This is a way dividing the image into up to three types of Shapes. The method uses the principle of watershed segmentation applied to the slope (or differential) image of the Detection Image. The slope image is equivalent to the Gradient Norm of the Detection Image. Watersheds (ridges) in the slope image corresponds to regions of maximal slope in the Detection image, e.g. at the border of Particles of Pores. As the water basins are found in the Slope Image the type (Particle, Pore or Plateau) has to be evaluated afterwards using the Detection Image as described below.
Check this on in order to detect Particles. In this Detection Method Particles are defined as Shapes with a Plateau Index larger than the Plateau Range value (which is zero by default). Put in other words: If most of the Shape's interior is higher than the mean height at its periphery it will be categorized as a Particle – in this context “most” is the fraction given by the Plateau Range value. See also Plateau Range below.
Check this on in order to detect Pores. In this Detection Method Pores are defined as Shapes with a Plateau Index less than minus the Plateau Range value (which is zero by default). I.e. if most of the Shape's interior is lower than the mean height at its periphery it will be categorized as a Pore – in this context “most” is the fraction given by the Plateau Range value.
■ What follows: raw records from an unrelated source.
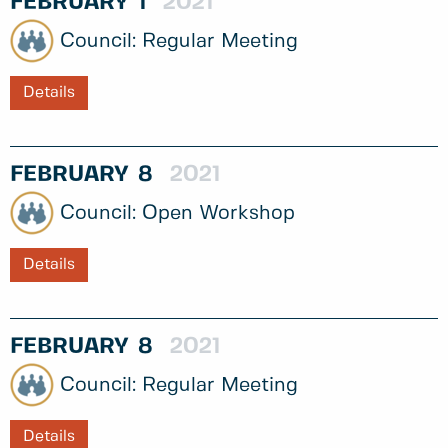
FEBRUARY
1
2021
Regular Meeting
Details
FEBRUARY
8
2021
Open Workshop
Details
FEBRUARY
8
2021
Regular Meeting
Details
See also Plateau Range below.
Check this on in order to detect Plateaus. Plateaus are defined as Shapes with a Plateau Index (see definition for Plateau Index) inside the Plateau Range. When the Plateau Range is +/- 0.00 no Shapes will become Plateaus. See also Plateau Range below.
If the features in the image are part Particle and part Pore (high/low or bright and dark), then a good trick is to detect Plateaus only, and set the Plateau Range all the way up to 1. In this case it will often be a good idea to uncheck “Include Shapes on Borders” on the Post Processing tab, as background might otherwise be reported as one big Plateau.
The Plateau Range is +/- the value entered and specifies the Plateau Index range for which Shapes in the Detection Method are categorized as Plateaus. In short the Plateau Index is the ratio between the sum of Z values inside the Shape and the sum of the absolute values of the same Z values, all Z-values calculated relative to the mean Z-value of the Shape's Contour. See also Detect Particles / Pores /Plateaus above. If only Particles or Pores or Plateaus have been selected this value will have the same effect as using the Plateau Index as a Parameter Filter during Post Processing. Be careful with changing this value away from its default value (zero) , since left at a high value it may disturb the analysis of subsequent images.
Before calculating the gradient image used for the detection (or segmentation) step the Detection Image is smoothed. This is done in order to avoid over-segmentation caused by noise resulting in too many too small Shapes. This value specifies the cut-off wavelength of the Gaussian envelope used for the smoothing. If the image is completely free from noise this value can be set to zero. But in most real life situations this value should be set to approximately the lateral size in units of pixels of the smallest feature you expect to detect; sometimes a bit smaller. As a help SPIP™ will show the dimensions of the pixel number entered in metric units just below the edit box. See the Best Practice guide for further help.
In order to further avoid over segmentation the Gradient Image is thresholded before being segmented by the watershed algorithm. By default the threshold level is given as a 50% percentile of the distribution of gradients.
Toggle this option to see the Gradient Image used for the segmentation. In this image the effect of the smoothing described previously can be seen. The specified Gradient Threshold is indicated by the lower Color Clip Marker and the Color Clip Overlay in the Gradient Image. The Gradient Image will update when the Smallest Feature Width number is changed. For topographic images the Gradient Image will give the actual slopes everywhere in the smoothed Detection Image. For other image types the Gradient Image may not have an obvious physical meaning.
The Gradient Image is automatically thresholded in order to avoid the detection of features surrounded by small slope maxima. This means that a noisy or wavy background will be ignored by the Detection algorithm.
Having the threshold value as a Percentile value makes the method robust. Therefore this is the default setting. Decrease or increase this number in steps of 5 or 10% in order to enhance / reduce the sensitivity of the Detection. Often when images contain dominating slopes (e.g. steps) much higher than those surrounding the features of interest it is necessary to lower this value considerably.
For processing a batch of images which have been recorded under the same conditions, it is advantageous to enter the Gradient Threshold as an absolute value. This will give consistent results whereas the Percentile method will generate slightly different threshold values depending on the sizes and number of particles in different images.
For topographic images (when the x, y, and z axes are all in length units) the Gradient Image is an image of surface slopes. In such cases it can make a lot of sense to specify an absolute slope threshold. An Absolute Gradient of unity will correspond to slope angles of 45 degrees. Usually surface slopes are much smaller than this, though.